[Dataset entries]
===
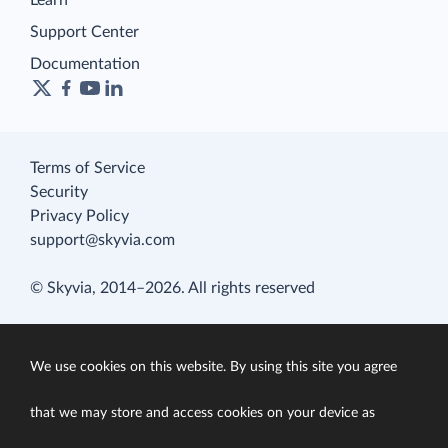
Learn
Support Center
Documentation
Terms of Service
Security
Privacy Policy
support@skyvia.com
© Skyvia, 2014–2026. All rights reserved
We use cookies on this website. By using this site you agree
that we may store and access cookies on your device as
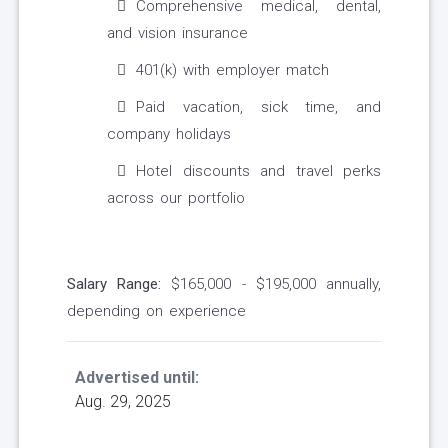
Comprehensive medical, dental,
and vision insurance
401(k) with employer match
Paid vacation, sick time, and
company holidays
Hotel discounts and travel perks
across our portfolio
Salary Range:
$165,000 - $195,000 annually,
depending on experience
Advertised until:
Aug. 29, 2025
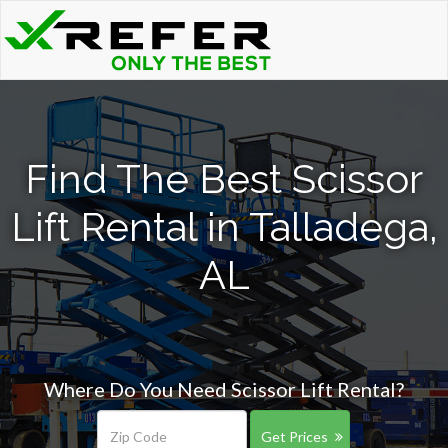
Find The Best Scissor
Lift Rental in Talladega,
AL
Where Do You Need Scissor Lift Rental?
Get Prices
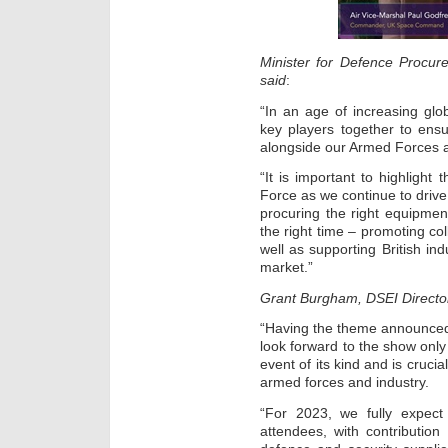
Minister for Defence Procu
said
:
“In an age of increasing glo
key players together to ens
alongside our Armed Forces a
“It is important to highlight
Force as we continue to drive 
procuring the right equipment
the right time – promoting co
well as supporting British ind
market.”
Grant Burgham, DSEI Director
“Having the theme announced 
look forward to the show onl
event of its kind and is cruci
armed forces and industry.
“For 2023, we fully expect
attendees, with contributi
===
Please print the records above word for word, leaving every image out.

→ Answer for the task
Learn
Support Center
Documentation
Terms of Service
Security
Privacy Policy
support@skyvia.com
© Skyvia, 2014–2026. All rights reserved
We use cookies on this website. By using this site you agree
that we may store and access cookies on your device as
Comprehensive medical, dental,
and vision insurance
401(k) with employer match
Paid vacation, sick time, and
company holidays
Hotel discounts and travel perks
across our portfolio
Salary Range:
$165,000 - $195,000 annually,
depending on experience
Advertised until:
Aug. 29, 2025
Find The Best Scissor
Lift Rental in Talladega,
AL
Where Do You Need Scissor Lift Rental?
Get Prices
Minister for Defence Procu
said
:
“In an age of increasing glo
key players together to ens
alongside our Armed Forces a
“It is important to highlight
Force as we continue to drive 
procuring the right equipment
the right time – promoting co
well as supporting British ind
market.”
Grant Burgham, DSEI Director
“Having the theme announced 
look forward to the show onl
event of its kind and is cruci
armed forces and industry.
“For 2023, we fully expect
attendees, with contributi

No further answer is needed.